Aim of the exercise: Look through the entries below for the string "ботов", and copy each line where it is found.

═════ Recorded data ═════

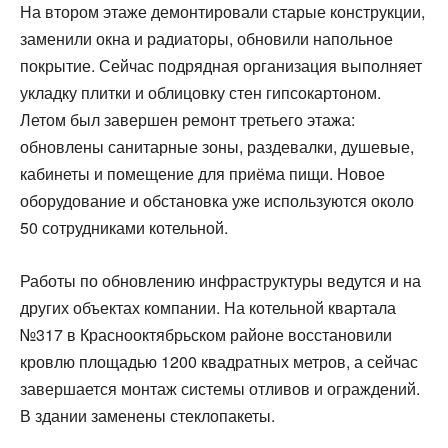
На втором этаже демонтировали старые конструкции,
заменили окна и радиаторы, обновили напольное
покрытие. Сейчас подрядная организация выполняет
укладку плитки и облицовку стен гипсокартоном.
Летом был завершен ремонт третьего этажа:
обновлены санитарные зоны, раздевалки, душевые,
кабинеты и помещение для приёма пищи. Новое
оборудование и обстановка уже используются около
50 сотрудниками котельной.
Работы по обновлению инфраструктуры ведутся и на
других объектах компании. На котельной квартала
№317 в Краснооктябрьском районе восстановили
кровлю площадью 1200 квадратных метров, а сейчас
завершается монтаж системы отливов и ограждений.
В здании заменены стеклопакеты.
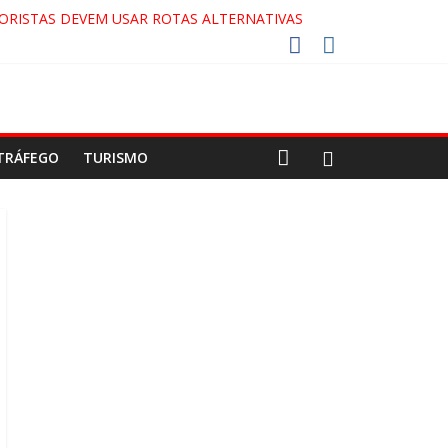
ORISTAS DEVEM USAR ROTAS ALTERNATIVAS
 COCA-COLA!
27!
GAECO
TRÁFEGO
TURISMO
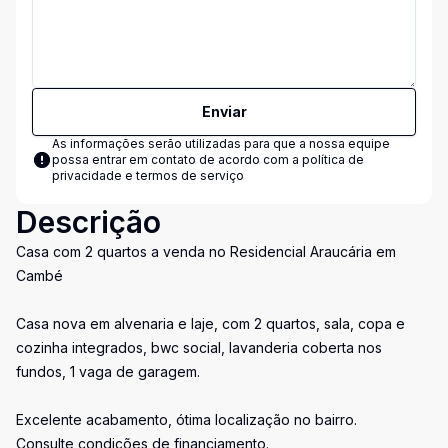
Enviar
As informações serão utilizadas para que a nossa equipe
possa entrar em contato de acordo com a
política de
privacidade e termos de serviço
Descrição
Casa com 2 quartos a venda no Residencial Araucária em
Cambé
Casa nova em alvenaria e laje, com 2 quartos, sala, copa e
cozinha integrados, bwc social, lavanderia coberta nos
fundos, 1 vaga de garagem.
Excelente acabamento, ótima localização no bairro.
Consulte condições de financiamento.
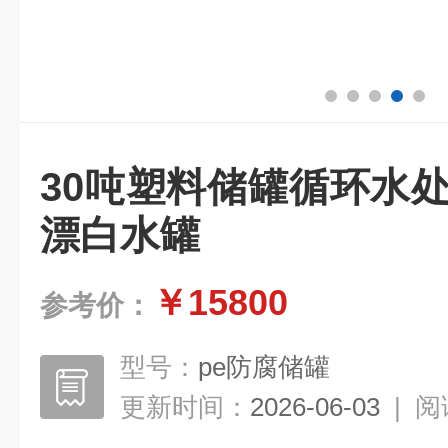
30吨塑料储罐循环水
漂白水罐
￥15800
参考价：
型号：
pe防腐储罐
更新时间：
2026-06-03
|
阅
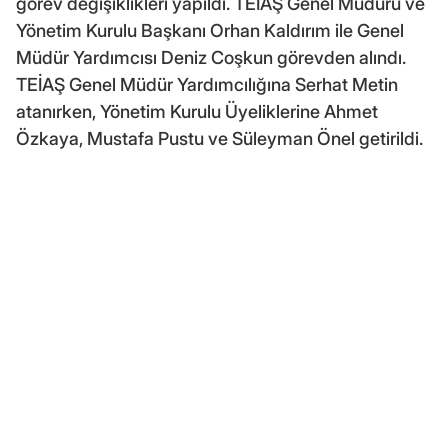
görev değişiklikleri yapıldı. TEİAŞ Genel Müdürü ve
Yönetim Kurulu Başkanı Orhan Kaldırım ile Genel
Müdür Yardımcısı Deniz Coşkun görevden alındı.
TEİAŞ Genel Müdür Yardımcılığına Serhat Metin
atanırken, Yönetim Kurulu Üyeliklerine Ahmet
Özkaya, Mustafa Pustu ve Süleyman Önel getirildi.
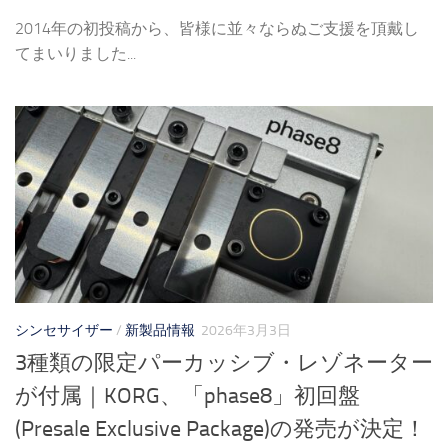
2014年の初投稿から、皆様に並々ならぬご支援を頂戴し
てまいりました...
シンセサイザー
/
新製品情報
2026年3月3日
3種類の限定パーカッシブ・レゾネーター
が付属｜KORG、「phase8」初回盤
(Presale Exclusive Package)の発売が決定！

═════
═════ Recorded data ═════

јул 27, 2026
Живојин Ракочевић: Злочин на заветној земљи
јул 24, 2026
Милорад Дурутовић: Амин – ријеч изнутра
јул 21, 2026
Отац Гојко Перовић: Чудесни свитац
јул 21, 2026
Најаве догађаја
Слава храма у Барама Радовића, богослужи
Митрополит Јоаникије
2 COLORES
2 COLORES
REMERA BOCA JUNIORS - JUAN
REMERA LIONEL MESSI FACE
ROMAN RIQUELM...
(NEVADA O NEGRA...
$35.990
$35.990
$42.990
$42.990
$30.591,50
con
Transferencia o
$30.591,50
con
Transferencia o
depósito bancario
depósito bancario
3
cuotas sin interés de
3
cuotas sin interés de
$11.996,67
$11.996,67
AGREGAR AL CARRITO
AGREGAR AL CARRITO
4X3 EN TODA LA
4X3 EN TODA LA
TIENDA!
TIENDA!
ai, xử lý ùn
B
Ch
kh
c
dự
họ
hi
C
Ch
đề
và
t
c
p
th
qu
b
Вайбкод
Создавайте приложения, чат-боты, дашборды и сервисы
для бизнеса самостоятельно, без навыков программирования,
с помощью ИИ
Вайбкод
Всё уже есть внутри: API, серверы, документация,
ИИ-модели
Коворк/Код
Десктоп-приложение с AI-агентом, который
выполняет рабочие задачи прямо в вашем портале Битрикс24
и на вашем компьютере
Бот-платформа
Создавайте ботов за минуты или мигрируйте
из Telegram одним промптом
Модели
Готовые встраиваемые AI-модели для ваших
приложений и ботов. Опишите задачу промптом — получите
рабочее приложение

═════

Task solution:
Создавайте ботов за минуты или мигрируйте
приложений и ботов. Опишите задачу промптом — получите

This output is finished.